2. Sächsischer Tag der Schulverpflegung : Diskussion um Schulspeisung entbrannt
Sachsens Gesundheitsministerin Christine Clauß hat sich für eine bessere Verpflegung in den Schulen ausgesprochen. Zum Auftakt des 2. Sächsischen Tages der Schulverpflegung im Dresdner Vitzthum-Gymnasium sagte Clauß, es bringe nichts, wenn die Kinder viel über gesunde Ernährung wüssten, aber dennoch zu süß, zu fettig oder zu viel Fleisch essen. "Für einen gesundheitsfördernden Lebensstil ist eine vernünftige Schulversorgung unerlässlich", sagte Clauß. "Aktuelle Studien zeigen uns, dass wir bei diesem Thema Nachholbedarf haben. Zwar wird in nahezu allen sächsischen Schulen ein warmes Mittagessen angeboten. Reserven bestehen jedoch noch bei der Ausgewogenheit des Speisenangebots."
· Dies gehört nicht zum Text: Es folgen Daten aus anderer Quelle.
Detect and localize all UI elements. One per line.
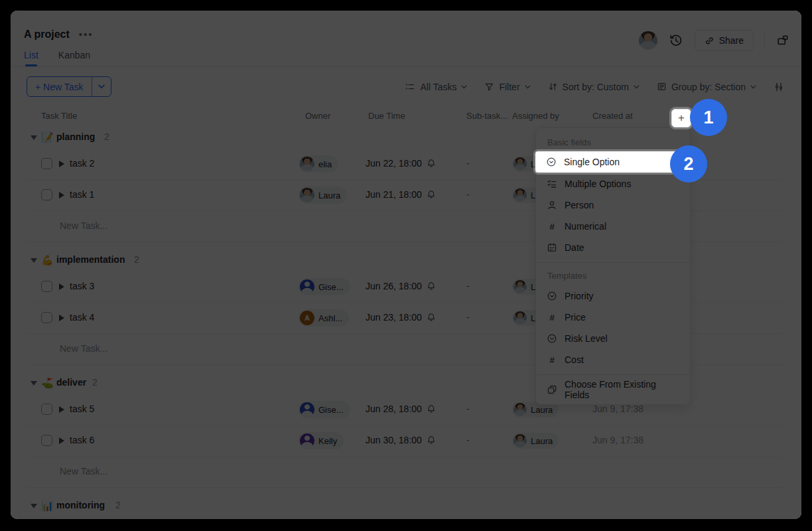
single-option-icon [546,157,557,167]
tutorial-step-badge-2: 2 [670,145,707,183]
tutorial-step-badge-1: 1 [690,99,727,136]
menu-item-single-option-highlighted[interactable]: Single Option [535,151,691,173]
task-app-window: A project ••• Share [11,11,801,519]
tutorial-dim-overlay [11,11,801,519]
add-column-button-highlighted[interactable]: + [671,109,691,127]
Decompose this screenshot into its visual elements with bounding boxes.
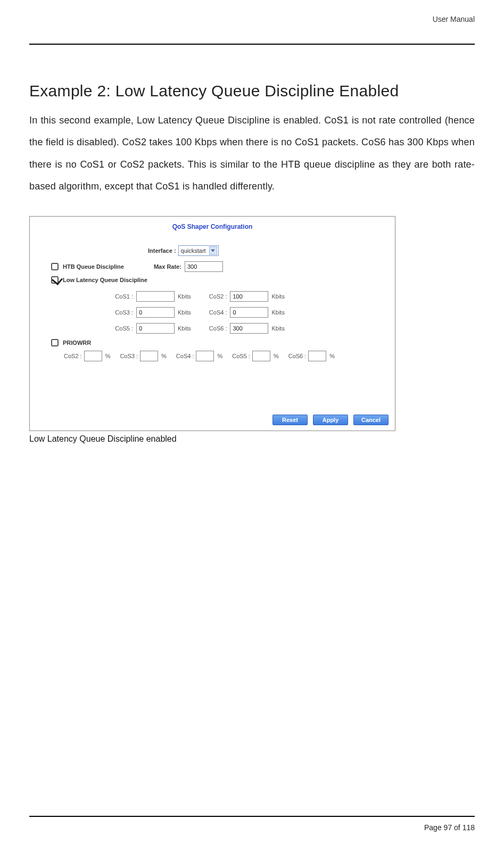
footer-total: 118 — [462, 823, 475, 832]
section-body: In this second example, Low Latency Queu… — [29, 110, 475, 198]
cancel-button[interactable]: Cancel — [353, 415, 389, 425]
cos1-input[interactable] — [136, 291, 175, 302]
figure-title: QoS Shaper Configuration — [36, 223, 389, 230]
cos-grid: CoS1 : Kbits CoS2 : Kbits CoS3 : Kbits C… — [36, 291, 389, 334]
prio-cos6-input[interactable] — [308, 351, 326, 361]
htb-checkbox[interactable] — [51, 263, 59, 270]
prio-cos2-label: CoS2 : — [64, 353, 82, 359]
interface-select[interactable]: quickstart — [178, 245, 219, 256]
section-title: Example 2: Low Latency Queue Discipline … — [29, 82, 475, 100]
prio-cos4-unit: % — [217, 353, 222, 359]
priowrr-checkbox[interactable] — [51, 339, 59, 346]
cos4-label: CoS4 : — [200, 309, 227, 316]
cos2-input[interactable] — [230, 291, 268, 302]
prio-cos5-unit: % — [274, 353, 279, 359]
cos5-input[interactable] — [136, 323, 175, 334]
prio-cos3-input[interactable] — [140, 351, 158, 361]
cos2-unit: Kbits — [271, 293, 284, 300]
prio-cos3-unit: % — [161, 353, 167, 359]
qos-shaper-figure: QoS Shaper Configuration Interface : qui… — [29, 216, 395, 431]
cos4-input[interactable] — [230, 307, 268, 318]
footer-current: 97 — [444, 823, 452, 832]
htb-label: HTB Queue Discipline — [63, 263, 124, 270]
cos1-label: CoS1 : — [106, 293, 133, 300]
footer-page-number: Page 97 of 118 — [29, 823, 475, 832]
maxrate-label: Max Rate: — [154, 263, 181, 270]
low-latency-checkbox[interactable] — [51, 276, 59, 284]
interface-select-value: quickstart — [181, 247, 206, 254]
cos2-label: CoS2 : — [200, 293, 227, 300]
prio-cos4-label: CoS4 : — [176, 353, 194, 359]
prio-cos3-label: CoS3 : — [120, 353, 138, 359]
prio-cos2-unit: % — [105, 353, 111, 359]
prio-cos2-input[interactable] — [84, 351, 102, 361]
figure-caption: Low Latency Queue Discipline enabled — [29, 434, 395, 444]
cos6-input[interactable] — [230, 323, 268, 334]
footer-rule — [29, 816, 475, 817]
prio-cos6-unit: % — [329, 353, 335, 359]
cos3-input[interactable] — [136, 307, 175, 318]
maxrate-input[interactable] — [185, 261, 223, 272]
low-latency-label: Low Latency Queue Discipline — [63, 277, 147, 283]
cos5-label: CoS5 : — [106, 325, 133, 332]
cos1-unit: Kbits — [178, 293, 191, 300]
prio-cos6-label: CoS6 : — [288, 353, 307, 359]
apply-button[interactable]: Apply — [313, 415, 348, 425]
cos5-unit: Kbits — [178, 325, 191, 332]
interface-label: Interface : — [148, 247, 176, 254]
cos6-label: CoS6 : — [200, 325, 227, 332]
footer-prefix: Page — [424, 823, 444, 832]
cos6-unit: Kbits — [271, 325, 284, 332]
prio-cos5-input[interactable] — [252, 351, 270, 361]
header-doc-title: User Manual — [433, 15, 475, 23]
cos4-unit: Kbits — [271, 309, 284, 316]
prio-cos5-label: CoS5 : — [232, 353, 250, 359]
priowrr-label: PRIOWRR — [63, 340, 91, 346]
cos3-label: CoS3 : — [106, 309, 133, 316]
priowrr-row: CoS2 : % CoS3 : % CoS4 : % — [36, 351, 389, 361]
prio-cos4-input[interactable] — [196, 351, 214, 361]
cos3-unit: Kbits — [178, 309, 191, 316]
chevron-down-icon — [209, 246, 217, 255]
footer-mid: of — [452, 823, 462, 832]
reset-button[interactable]: Reset — [272, 415, 308, 425]
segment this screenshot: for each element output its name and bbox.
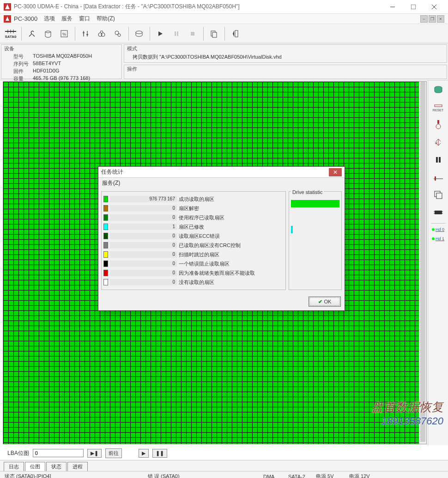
bottom-tabs: 日志 位图 状态 进程 xyxy=(0,460,448,471)
lba-step-button[interactable]: ▶❚ xyxy=(87,449,102,458)
stat-label: 扫描时跳过的扇区 xyxy=(179,251,219,258)
svg-point-13 xyxy=(101,33,105,36)
lba-label: LBA位图 xyxy=(7,449,29,457)
stat-value: 0 xyxy=(110,270,177,276)
percent-icon[interactable]: % xyxy=(56,25,72,42)
tab-log[interactable]: 日志 xyxy=(4,462,24,471)
stat-value: 0 xyxy=(110,205,177,212)
lba-input[interactable] xyxy=(33,449,84,457)
stat-value: 0 xyxy=(110,279,177,285)
color-swatch xyxy=(103,205,108,212)
stat-row: 0读取扇区ECC错误 xyxy=(103,231,284,241)
chip-icon[interactable] xyxy=(430,205,447,220)
pause2-icon[interactable] xyxy=(430,152,447,167)
expand-icon[interactable]: 0 xyxy=(430,135,447,150)
svg-rect-22 xyxy=(235,30,238,37)
svg-text:%: % xyxy=(62,32,66,36)
tab-proc[interactable]: 进程 xyxy=(67,462,88,471)
menu-window[interactable]: 窗口 xyxy=(79,15,90,23)
mdi-minimize[interactable]: – xyxy=(420,15,428,23)
svg-rect-24 xyxy=(435,105,442,107)
stop-button[interactable] xyxy=(185,25,200,42)
menu-help[interactable]: 帮助(Z) xyxy=(97,15,115,23)
copy-icon[interactable] xyxy=(206,25,222,42)
device-panel: 设备 型号TOSHIBA MQ02ABF050H 序列号58BET4YVT 固件… xyxy=(1,44,122,79)
ok-button[interactable]: ✔ OK xyxy=(309,296,341,307)
status-bar: 状态 (SATA0)-[PIO4] 错 误 (SATA0) DMA SATA-2… xyxy=(0,471,448,478)
status-dma-header: DMA xyxy=(260,474,285,478)
doc-icon xyxy=(4,15,11,23)
maximize-button[interactable] xyxy=(403,0,424,13)
hd1-indicator[interactable]: Hd 1 xyxy=(431,236,445,242)
status-p5-header: 电源 5V xyxy=(313,473,346,478)
app-icon xyxy=(4,3,11,11)
stat-value: 0 xyxy=(110,251,177,258)
menu-options[interactable]: 选项 xyxy=(44,15,55,23)
play2-button[interactable]: ▶ xyxy=(139,449,149,458)
dialog-title: 任务统计 xyxy=(101,168,329,176)
gears-icon[interactable] xyxy=(110,25,126,42)
pause-button[interactable] xyxy=(169,25,184,42)
svg-rect-34 xyxy=(435,211,442,214)
connector-icon[interactable] xyxy=(430,117,447,132)
color-swatch xyxy=(103,224,108,230)
color-swatch xyxy=(103,251,108,258)
stat-row: 0使用程序已读取扇区 xyxy=(103,213,284,222)
stat-row: 0一个错误阻止读取扇区 xyxy=(103,259,284,268)
svg-rect-33 xyxy=(436,193,442,199)
binoculars-icon[interactable] xyxy=(94,25,109,42)
check-icon: ✔ xyxy=(318,299,322,305)
stat-label: 使用程序已读取扇区 xyxy=(179,214,224,221)
map-scrollbar[interactable] xyxy=(419,82,426,444)
stat-row: 0扫描时跳过的扇区 xyxy=(103,250,284,259)
goto-button[interactable]: 前往 xyxy=(105,448,122,458)
play-button[interactable] xyxy=(152,25,168,42)
dialog-close-button[interactable]: ✕ xyxy=(329,168,342,176)
svg-point-15 xyxy=(118,34,121,36)
svg-rect-29 xyxy=(439,157,441,163)
status-p12-header: 电源 12V xyxy=(346,473,373,478)
hd0-indicator[interactable]: Hd 0 xyxy=(431,226,445,233)
close-button[interactable] xyxy=(424,0,444,13)
dialog-menu-services[interactable]: 服务(Z) xyxy=(98,178,345,188)
title-bar: PC-3000 UDMA-E - China - [Data Extractor… xyxy=(0,0,448,14)
drive-icon[interactable] xyxy=(131,25,147,42)
stat-label: 没有读取的扇区 xyxy=(179,279,214,286)
drive-tool-icon[interactable] xyxy=(430,82,447,97)
mdi-close[interactable]: × xyxy=(437,15,444,23)
sata-port-button[interactable]: SATA0 xyxy=(3,25,18,42)
svg-rect-2 xyxy=(411,5,416,9)
app-name: PC-3000 xyxy=(14,15,37,22)
adjust-icon[interactable] xyxy=(78,25,93,42)
tab-map[interactable]: 位图 xyxy=(25,462,45,471)
svg-rect-19 xyxy=(191,32,194,36)
stat-value: 976 773 167 xyxy=(110,196,177,202)
stat-value: 0 xyxy=(110,233,177,239)
status-err-header: 错 误 (SATA0) xyxy=(145,473,260,478)
svg-point-16 xyxy=(136,31,142,34)
window-title: PC-3000 UDMA-E - China - [Data Extractor… xyxy=(14,3,382,11)
pause3-button[interactable]: ❚❚ xyxy=(152,449,167,458)
stat-label: 一个错误阻止读取扇区 xyxy=(179,260,230,267)
tab-state[interactable]: 状态 xyxy=(46,462,67,471)
layers-icon[interactable] xyxy=(430,188,447,202)
drive-statistic-box: Drive statistic xyxy=(289,191,342,290)
map-controls: LBA位图 ▶❚ 前往 ▶ ❚❚ xyxy=(3,446,447,460)
tools-icon[interactable] xyxy=(24,25,40,42)
slider-icon[interactable] xyxy=(430,170,447,185)
reset-icon[interactable]: RESET xyxy=(430,100,447,115)
svg-point-26 xyxy=(436,124,441,129)
mode-text: 拷贝数据到 "A:\PC3000\TOSHIBA MQ02ABF050H\Vir… xyxy=(127,53,444,61)
task-stats-dialog: 任务统计 ✕ 服务(Z) 976 773 167成功读取的扇区0扇区解密0使用程… xyxy=(98,166,345,311)
svg-rect-31 xyxy=(435,176,436,181)
svg-rect-18 xyxy=(177,31,178,36)
container-icon[interactable] xyxy=(40,25,56,42)
drive-bar-green xyxy=(291,200,339,207)
menu-services[interactable]: 服务 xyxy=(61,15,73,23)
exit-icon[interactable] xyxy=(227,25,243,42)
color-swatch xyxy=(103,242,108,248)
mdi-restore[interactable]: ❐ xyxy=(429,15,436,23)
menu-bar: PC-3000 选项 服务 窗口 帮助(Z) – ❐ × xyxy=(0,14,448,24)
toolbar: SATA0 % xyxy=(0,24,448,43)
minimize-button[interactable] xyxy=(382,0,403,13)
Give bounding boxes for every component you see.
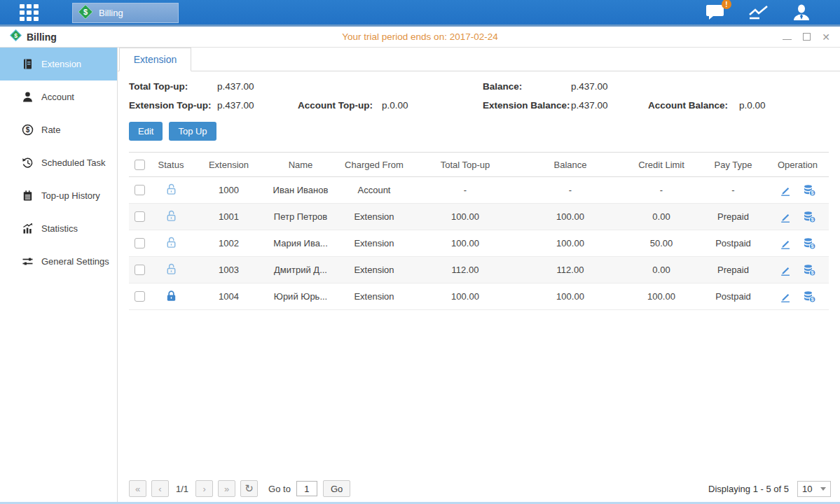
col-header-name: Name (266, 153, 336, 177)
go-button[interactable]: Go (323, 480, 350, 497)
general-settings-sliders-icon (22, 255, 34, 267)
account-topup-value: p.0.00 (382, 100, 483, 111)
row-checkbox[interactable] (135, 265, 145, 275)
goto-label: Go to (268, 484, 291, 494)
top-up-button[interactable]: Top Up (169, 122, 216, 141)
sidebar-item-label: Account (41, 92, 74, 102)
scheduled-task-clock-icon (22, 157, 34, 169)
cell-pay-type: Postpaid (700, 284, 766, 310)
edit-pencil-icon[interactable] (779, 290, 792, 303)
extension-balance-value: p.437.00 (571, 100, 648, 111)
sidebar-item-topup-history[interactable]: Top-up History (0, 179, 117, 212)
cell-extension: 1002 (192, 230, 266, 257)
app-launcher-icon[interactable] (20, 4, 39, 21)
user-account-icon[interactable] (792, 4, 811, 21)
sidebar: Extension Account $ Rate (0, 48, 118, 503)
cell-charged-from: Extension (336, 230, 413, 257)
tab-bar: Extension (118, 48, 840, 71)
monitor-chart-icon[interactable] (748, 5, 769, 20)
row-checkbox[interactable] (135, 291, 145, 302)
cell-total-topup: 100.00 (413, 204, 518, 230)
edit-pencil-icon[interactable] (779, 264, 792, 276)
cell-name: Мария Ива... (266, 230, 336, 257)
cell-total-topup: 100.00 (413, 284, 518, 310)
page-size-select[interactable]: 10 (797, 481, 831, 497)
table-row: 1004 Юрий Юрь... Extension 100.00 100.00… (129, 284, 829, 310)
sidebar-item-account[interactable]: Account (0, 80, 117, 113)
edit-pencil-icon[interactable] (779, 237, 792, 250)
minimize-button[interactable] (783, 34, 792, 40)
row-checkbox[interactable] (135, 211, 145, 222)
balance-value: p.437.00 (571, 81, 648, 92)
main-panel: Extension Total Top-up: p.437.00 Balance… (118, 48, 840, 503)
billing-gem-icon: $ (78, 4, 93, 22)
edit-pencil-icon[interactable] (779, 184, 792, 197)
cell-pay-type: Prepaid (700, 204, 766, 230)
col-header-credit-limit: Credit Limit (623, 153, 700, 177)
topup-coins-icon[interactable]: $ (803, 211, 816, 223)
sidebar-item-scheduled-task[interactable]: Scheduled Task (0, 146, 117, 179)
cell-balance: 100.00 (518, 284, 623, 310)
row-checkbox[interactable] (135, 238, 145, 248)
sidebar-item-general-settings[interactable]: General Settings (0, 245, 117, 278)
cell-credit-limit: 50.00 (623, 230, 700, 257)
status-lock-icon[interactable] (165, 209, 178, 223)
toolbar: Edit Top Up (118, 111, 840, 141)
status-lock-icon[interactable] (165, 183, 178, 196)
window-title: Billing (27, 31, 57, 43)
extension-ledger-icon (22, 58, 34, 70)
status-lock-icon[interactable] (165, 262, 178, 276)
taskbar-billing-tab[interactable]: $ Billing (72, 3, 179, 23)
cell-charged-from: Extension (336, 284, 413, 310)
goto-page-input[interactable] (296, 481, 317, 496)
topup-coins-icon[interactable]: $ (803, 184, 816, 197)
status-lock-icon[interactable] (165, 236, 178, 249)
topup-coins-icon[interactable]: $ (803, 264, 816, 276)
cell-credit-limit: - (623, 177, 700, 204)
account-topup-label: Account Top-up: (298, 100, 382, 111)
trial-notice: Your trial period ends on: 2017-02-24 (342, 31, 497, 42)
window-titlebar: $ Billing Your trial period ends on: 201… (0, 27, 840, 48)
cell-extension: 1003 (192, 257, 266, 284)
sidebar-item-extension[interactable]: Extension (0, 48, 117, 80)
tab-extension[interactable]: Extension (119, 48, 191, 71)
svg-text:$: $ (14, 32, 18, 39)
sidebar-item-label: Scheduled Task (41, 158, 106, 168)
close-button[interactable]: ✕ (822, 32, 830, 42)
account-person-icon (22, 91, 34, 103)
account-balance-label: Account Balance: (648, 100, 739, 111)
first-page-button[interactable]: « (129, 480, 146, 497)
next-page-button[interactable]: › (195, 480, 213, 497)
cell-pay-type: Prepaid (700, 257, 766, 284)
chevron-down-icon (820, 487, 826, 491)
refresh-icon[interactable]: ↻ (240, 480, 258, 497)
sidebar-item-rate[interactable]: $ Rate (0, 113, 117, 146)
table-row: 1003 Дмитрий Д... Extension 112.00 112.0… (129, 257, 829, 284)
sidebar-item-statistics[interactable]: Statistics (0, 212, 117, 245)
edit-pencil-icon[interactable] (779, 211, 792, 223)
balance-label: Balance: (483, 81, 571, 92)
cell-balance: 112.00 (518, 257, 623, 284)
col-header-charged-from: Charged From (336, 153, 413, 177)
maximize-button[interactable] (803, 33, 811, 41)
edit-button[interactable]: Edit (129, 122, 163, 141)
topup-history-notepad-icon (22, 190, 34, 202)
last-page-button[interactable]: » (218, 480, 235, 497)
topup-coins-icon[interactable]: $ (803, 290, 816, 303)
cell-extension: 1004 (192, 284, 266, 310)
statistics-chart-icon (22, 223, 34, 234)
row-checkbox[interactable] (135, 185, 145, 195)
messages-icon[interactable]: ! (705, 4, 725, 20)
select-all-checkbox[interactable] (135, 160, 145, 170)
topup-coins-icon[interactable]: $ (803, 237, 816, 250)
col-header-status: Status (150, 153, 192, 177)
status-lock-icon[interactable] (165, 289, 178, 302)
cell-balance: - (518, 177, 623, 204)
cell-total-topup: 100.00 (413, 230, 518, 257)
cell-balance: 100.00 (518, 204, 623, 230)
sidebar-item-label: General Settings (41, 256, 109, 267)
prev-page-button[interactable]: ‹ (151, 480, 169, 497)
table-row: 1001 Петр Петров Extension 100.00 100.00… (129, 204, 829, 230)
billing-app-icon: $ (10, 29, 22, 44)
sidebar-item-label: Statistics (41, 223, 78, 234)
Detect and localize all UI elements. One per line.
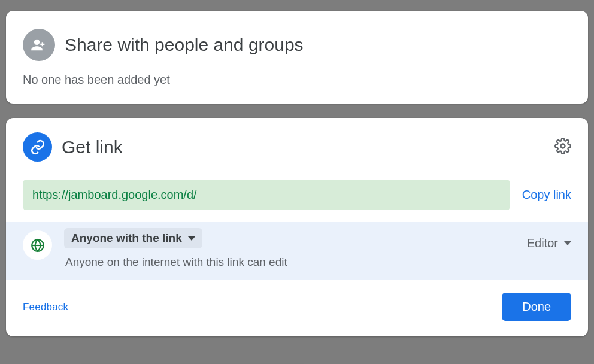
share-subtitle: No one has been added yet [23,73,571,87]
share-header: Share with people and groups [23,29,571,61]
role-dropdown-button[interactable]: Editor [527,236,571,250]
svg-point-1 [561,144,565,148]
url-row: https://jamboard.google.com/d/ Copy link [23,180,571,210]
person-add-icon [23,29,55,61]
scope-label: Anyone with the link [71,232,182,245]
globe-icon [23,230,52,260]
access-row: Anyone with the link Anyone on the inter… [6,222,588,280]
access-description: Anyone on the internet with this link ca… [64,256,527,269]
share-card: Share with people and groups No one has … [6,11,588,104]
footer-row: Feedback Done [23,293,571,321]
scope-dropdown-button[interactable]: Anyone with the link [64,228,202,248]
share-title: Share with people and groups [65,35,304,55]
settings-button[interactable] [554,138,571,157]
svg-point-0 [34,40,40,45]
done-button[interactable]: Done [502,293,571,321]
chevron-down-icon [564,241,571,245]
role-label: Editor [527,236,558,250]
get-link-title: Get link [62,137,554,157]
get-link-card: Get link https://jamboard.google.com/d/ … [6,118,588,336]
access-left: Anyone with the link Anyone on the inter… [64,228,527,269]
link-icon [23,132,52,162]
feedback-link[interactable]: Feedback [23,301,68,313]
share-url-field[interactable]: https://jamboard.google.com/d/ [23,180,510,210]
copy-link-button[interactable]: Copy link [522,188,571,202]
chevron-down-icon [188,236,195,241]
link-header: Get link [23,132,571,162]
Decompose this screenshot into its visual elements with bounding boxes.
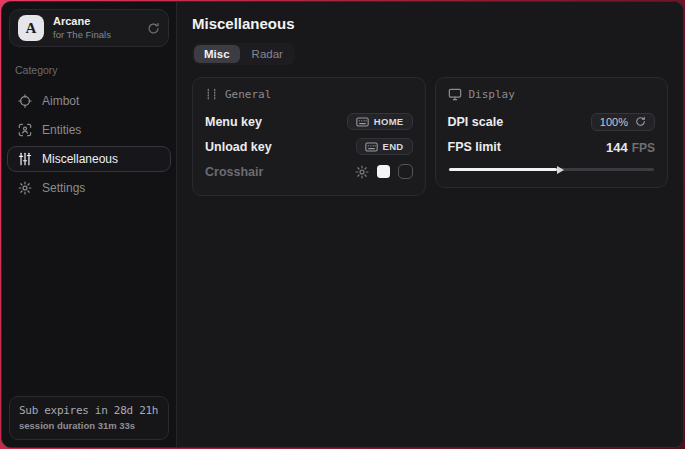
dpi-scale-value: 100% [600, 116, 628, 128]
gear-icon [17, 181, 32, 195]
monitor-icon [448, 88, 462, 101]
page-title: Miscellaneous [192, 15, 668, 32]
crosshair-controls [355, 164, 413, 179]
sub-expiry-text: Sub expires in 28d 21h [19, 404, 159, 417]
crosshair-label: Crosshair [205, 165, 263, 179]
display-card: Display DPI scale 100% [435, 77, 669, 188]
app-window: A Arcane for The Finals Category [1, 1, 684, 448]
category-label: Category [15, 64, 163, 76]
sidebar-item-miscellaneous[interactable]: Miscellaneous [7, 146, 171, 172]
brand-header: A Arcane for The Finals [9, 9, 169, 47]
sidebar-nav: Aimbot Entities [7, 88, 171, 204]
display-card-header: Display [448, 88, 656, 101]
fps-unit: FPS [632, 141, 655, 155]
brand-subtitle: for The Finals [53, 29, 138, 41]
subscription-status: Sub expires in 28d 21h session duration … [9, 396, 169, 440]
brand-text: Arcane for The Finals [53, 15, 138, 41]
fps-slider-thumb[interactable] [557, 166, 564, 174]
dpi-scale-row: DPI scale 100% [448, 110, 656, 133]
sidebar-item-label: Miscellaneous [42, 152, 118, 166]
unload-key-bind-button[interactable]: END [356, 138, 413, 155]
display-card-title: Display [469, 88, 515, 101]
sidebar-item-entities[interactable]: Entities [7, 117, 171, 143]
keyboard-icon [365, 142, 378, 152]
fps-limit-slider[interactable] [449, 168, 655, 171]
dpi-scale-select[interactable]: 100% [591, 113, 655, 131]
main-content: Miscellaneous Misc Radar General [177, 2, 683, 447]
brand-avatar: A [18, 15, 44, 41]
fps-value: 144 [606, 140, 628, 155]
menu-key-row: Menu key HOME [205, 110, 413, 133]
general-card-title: General [225, 88, 271, 101]
sidebar-item-label: Aimbot [42, 94, 79, 108]
sidebar-item-settings[interactable]: Settings [7, 175, 171, 201]
menu-key-bind-button[interactable]: HOME [347, 113, 413, 130]
crosshair-icon [17, 94, 32, 108]
sidebar-item-label: Entities [42, 123, 81, 137]
unload-key-label: Unload key [205, 140, 272, 154]
brand-name: Arcane [53, 15, 138, 29]
sliders-icon [17, 152, 32, 166]
keyboard-icon [356, 117, 369, 127]
crosshair-color-swatch[interactable] [377, 165, 390, 178]
menu-key-label: Menu key [205, 115, 262, 129]
crosshair-settings-gear-icon[interactable] [355, 165, 369, 179]
fps-slider-fill [449, 168, 558, 171]
sidebar-item-label: Settings [42, 181, 85, 195]
sidebar-item-aimbot[interactable]: Aimbot [7, 88, 171, 114]
dpi-scale-label: DPI scale [448, 115, 504, 129]
tab-radar[interactable]: Radar [242, 45, 293, 63]
sliders-small-icon [205, 88, 218, 101]
general-card: General Menu key HOME [192, 77, 426, 196]
crosshair-checkbox[interactable] [398, 164, 413, 179]
tab-misc[interactable]: Misc [194, 45, 240, 63]
general-card-header: General [205, 88, 413, 101]
session-duration-text: session duration 31m 33s [19, 420, 159, 431]
sidebar: A Arcane for The Finals Category [2, 2, 177, 447]
fps-limit-label: FPS limit [448, 140, 501, 154]
crosshair-row: Crosshair [205, 160, 413, 183]
unload-key-row: Unload key END [205, 135, 413, 158]
tab-bar: Misc Radar [192, 43, 295, 65]
fps-limit-value: 144FPS [606, 138, 655, 156]
refresh-icon[interactable] [147, 22, 160, 35]
cards-row: General Menu key HOME [192, 77, 668, 196]
entities-scan-icon [17, 123, 32, 137]
unload-key-value: END [383, 141, 404, 152]
menu-key-value: HOME [374, 116, 404, 127]
refresh-icon [635, 116, 646, 127]
fps-limit-row: FPS limit 144FPS [448, 135, 656, 158]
Verein forderte Gesetz für Schulverpflegung
Das Deutsche Netzwerk für Schulverpflegung geht bei seinen Forderungen weiter. Vereinsvorsitzender Michael Polster sagte MDR 1 RADIO SACHSEN, nötig sei ein Gesetz für das Essen in Schulen und Kindertagesstätten. Darin müssten Qualitätsstandards festgeschrieben sein. Wer diese nicht einhalte, dürfe kein entsprechendes Essen anbieten. Die Vorfälle in der jüngsten Vergangenheit, als mehr als 10.000 Kinder und Jugendliche nach dem Verzehr von Schulessen an Brechdurchfall litten, kommen für Polster nicht überraschend. "Heutzutage kann sich jeder einen Gewerbeschein holen und kann Schulverpflegung machen. Damit entsteht ein großer Kostendruck und durch den Kostendruck haben wir die Situation, dass effektiv durch die Caterer eingekauft werden muss." Der Verein fordert zudem, dass die Verpflegung in der Schule Teil des Bildungsplans wird. Derzeit werde beim Schulessen vor allem über den Preis diskutiert, kritisierte Polster. Das greife zu kurz.
Grüne fordern Schulküchen
Veranstalter des Tags der Schulverpflegung ist die Vernetzungsstelle Kita- und Schulverpflegung Sachsen. Sie stellt sowohl verschiedene Informationen als auch zahlreiche Mit-Mach-Angebote in den Mittelpunkt ihrer Aktionen. Ziel des Aktionstags ist es, Schülerinnen und Schülern eine gesundheitsfördernde Ernährung schmackhaft zu machen. Gleichzeitig werden der Öffentlichkeit und den Essenanbietern Qualitätsstandards für die Verpflegung vermittelt.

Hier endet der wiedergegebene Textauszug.